INSTRUCTIONS FOR THE TASK -> Please set down, unchanged, the line containing "acoperiș a căzut peste mașini" and all the lines that follow it until the data below ends.

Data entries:
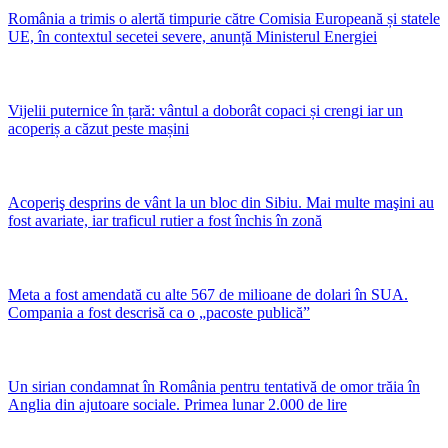
România a trimis o alertă timpurie către Comisia Europeană și statele
UE, în contextul secetei severe, anunță Ministerul Energiei
Vijelii puternice în țară: vântul a doborât copaci și crengi iar un
acoperiș a căzut peste mașini
Acoperiş desprins de vânt la un bloc din Sibiu. Mai multe maşini au
fost avariate, iar traficul rutier a fost închis în zonă
Meta a fost amendată cu alte 567 de milioane de dolari în SUA.
Compania a fost descrisă ca o „pacoste publică”
Un sirian condamnat în România pentru tentativă de omor trăia în
Anglia din ajutoare sociale. Primea lunar 2.000 de lire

COMPLETED TASK ->
acoperiș a căzut peste mașini
Acoperiş desprins de vânt la un bloc din Sibiu. Mai multe maşini au
fost avariate, iar traficul rutier a fost închis în zonă
Meta a fost amendată cu alte 567 de milioane de dolari în SUA.
Compania a fost descrisă ca o „pacoste publică”
Un sirian condamnat în România pentru tentativă de omor trăia în
Anglia din ajutoare sociale. Primea lunar 2.000 de lire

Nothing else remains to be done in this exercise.